• PROBLEM DETAILS:
Look through the records below for the line with "here (611, 704)". Return that line and each one after it up to and including the line with "Tasmania (475, 2170)", exactly.

*** RECORDED DATA ***

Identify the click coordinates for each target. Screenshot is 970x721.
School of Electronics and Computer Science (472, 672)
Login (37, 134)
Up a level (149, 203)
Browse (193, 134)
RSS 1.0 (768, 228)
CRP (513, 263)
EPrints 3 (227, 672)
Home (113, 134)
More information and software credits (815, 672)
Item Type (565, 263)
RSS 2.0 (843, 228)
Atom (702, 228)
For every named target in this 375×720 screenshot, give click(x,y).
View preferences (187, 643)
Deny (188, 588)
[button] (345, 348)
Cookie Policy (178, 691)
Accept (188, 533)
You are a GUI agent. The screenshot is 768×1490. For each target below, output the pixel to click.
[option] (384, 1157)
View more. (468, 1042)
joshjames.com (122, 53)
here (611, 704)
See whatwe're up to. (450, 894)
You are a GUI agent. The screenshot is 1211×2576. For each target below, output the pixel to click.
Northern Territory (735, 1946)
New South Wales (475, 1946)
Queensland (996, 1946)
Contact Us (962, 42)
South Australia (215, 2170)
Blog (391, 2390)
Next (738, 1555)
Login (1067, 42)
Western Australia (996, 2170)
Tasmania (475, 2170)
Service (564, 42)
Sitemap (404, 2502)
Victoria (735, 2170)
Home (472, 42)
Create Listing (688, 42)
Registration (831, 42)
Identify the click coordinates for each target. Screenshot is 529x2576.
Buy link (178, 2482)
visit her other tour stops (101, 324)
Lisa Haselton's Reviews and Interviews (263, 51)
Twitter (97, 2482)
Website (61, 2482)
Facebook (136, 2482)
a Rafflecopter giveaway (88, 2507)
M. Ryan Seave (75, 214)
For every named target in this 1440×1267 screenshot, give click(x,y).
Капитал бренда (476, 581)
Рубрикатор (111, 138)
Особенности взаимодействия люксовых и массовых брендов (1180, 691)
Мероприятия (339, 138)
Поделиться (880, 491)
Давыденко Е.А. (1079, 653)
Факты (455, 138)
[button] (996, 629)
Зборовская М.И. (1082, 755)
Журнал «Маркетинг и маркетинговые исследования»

*** End of RECORDED DATA ***

• THE ANSWER:
here (611, 704)
See whatwe're up to. (450, 894)
You are a GUI agent. The screenshot is 1211×2576. For each target below, output the pixel to click.
Northern Territory (735, 1946)
New South Wales (475, 1946)
Queensland (996, 1946)
Contact Us (962, 42)
South Australia (215, 2170)
Blog (391, 2390)
Next (738, 1555)
Login (1067, 42)
Western Australia (996, 2170)
Tasmania (475, 2170)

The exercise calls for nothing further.